エピローグ これからを描いて
「いやー君凄いね。ここまで私の読みが外れたのは久々だよ! あっはっはー!」
「いや、どうも」
はて、なんでこんなことなったのだろうか?
俺はさっきまで死闘を演じていた『魔王』が近所のおばさんばりに親しげに背中をバシバシしながら大笑いしてる現状にそう思わざるを得なかった。
あまりの戦力差の前に絶望しかけ、それでもと決死の覚悟で戦っていたはずなのにそんな空気はもう欠片も残ってはいない。欠損していた体もこの人がぽんと渡した市販だと他とは2、3個桁が違うポーションで完治しているため本当に何もなかったかのようだ。
本当にこれはどういうことだろうか。
それともあんまやらなかった俺が知らないだけでMMORPGの対戦後って皆こんなものなのか? 分からん……誰か説明プリーズ。
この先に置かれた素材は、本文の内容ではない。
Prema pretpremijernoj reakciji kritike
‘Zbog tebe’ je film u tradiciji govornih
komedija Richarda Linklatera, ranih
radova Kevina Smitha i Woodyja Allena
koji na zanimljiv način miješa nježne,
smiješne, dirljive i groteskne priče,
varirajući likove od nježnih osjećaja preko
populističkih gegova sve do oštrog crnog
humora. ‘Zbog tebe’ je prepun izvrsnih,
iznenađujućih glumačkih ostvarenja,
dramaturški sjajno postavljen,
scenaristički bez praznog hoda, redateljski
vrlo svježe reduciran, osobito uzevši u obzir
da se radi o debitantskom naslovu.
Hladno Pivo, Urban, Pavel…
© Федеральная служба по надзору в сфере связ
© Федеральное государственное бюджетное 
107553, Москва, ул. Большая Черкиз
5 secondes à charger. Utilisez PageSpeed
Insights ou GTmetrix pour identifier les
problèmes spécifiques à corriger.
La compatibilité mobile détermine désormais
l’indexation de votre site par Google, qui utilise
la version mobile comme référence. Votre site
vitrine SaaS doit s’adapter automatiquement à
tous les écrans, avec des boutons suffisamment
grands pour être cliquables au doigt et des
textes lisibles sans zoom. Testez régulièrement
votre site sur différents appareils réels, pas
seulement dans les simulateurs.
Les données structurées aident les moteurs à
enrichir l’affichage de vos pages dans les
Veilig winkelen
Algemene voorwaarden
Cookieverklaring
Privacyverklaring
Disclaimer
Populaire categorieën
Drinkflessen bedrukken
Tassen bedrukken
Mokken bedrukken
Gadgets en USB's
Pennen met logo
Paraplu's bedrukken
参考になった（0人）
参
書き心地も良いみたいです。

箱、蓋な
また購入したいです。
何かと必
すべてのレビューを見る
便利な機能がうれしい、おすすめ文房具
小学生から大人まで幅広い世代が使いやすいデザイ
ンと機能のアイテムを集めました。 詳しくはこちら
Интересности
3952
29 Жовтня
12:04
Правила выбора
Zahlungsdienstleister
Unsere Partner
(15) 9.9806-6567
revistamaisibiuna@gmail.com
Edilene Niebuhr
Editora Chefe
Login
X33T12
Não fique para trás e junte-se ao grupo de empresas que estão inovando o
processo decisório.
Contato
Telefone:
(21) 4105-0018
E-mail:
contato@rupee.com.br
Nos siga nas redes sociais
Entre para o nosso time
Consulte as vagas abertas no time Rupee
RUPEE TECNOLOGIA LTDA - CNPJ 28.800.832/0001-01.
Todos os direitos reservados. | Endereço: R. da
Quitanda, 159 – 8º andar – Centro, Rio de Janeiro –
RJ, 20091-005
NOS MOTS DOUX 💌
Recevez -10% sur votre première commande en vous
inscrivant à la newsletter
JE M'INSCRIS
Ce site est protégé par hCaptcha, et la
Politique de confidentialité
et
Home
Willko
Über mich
「それにしてもこれで制限時間も過ぎたし、これで君に全財産半分を譲渡かぁ……うぅ、思わぬ大損害だよ」
「そ、そうですよ! なんであそこで降参したんですか! あのまだどちらにも勝ち目があって、こうなることも分かってたのに……」
「ん? そりゃ私は賭けは絶対しない主義なの。一か八かなんて冗談じゃないわ。乱数なんてクソ食らえよ、いい?」
「あ、はい」
何か直感で途轍もない闇を感じた。この話には深く関わるないでおこ。
と、俺が内心思っている何もなかったのように「それに……」と続いた《《彼女》》はこう言った。
「純粋に君に興味が湧いたからね。後輩くん」
「は、はぁ……そうですか。……後輩。確かにそうなります、よね?」
俺はこの人の動画をきっかけにダンジョンマスター目指して、ホーム機能でこんなこじつけてのダンジョンをでっち上げるまでに至った。それを加味すると“後輩”という言い方も、まあ間違ってはいない。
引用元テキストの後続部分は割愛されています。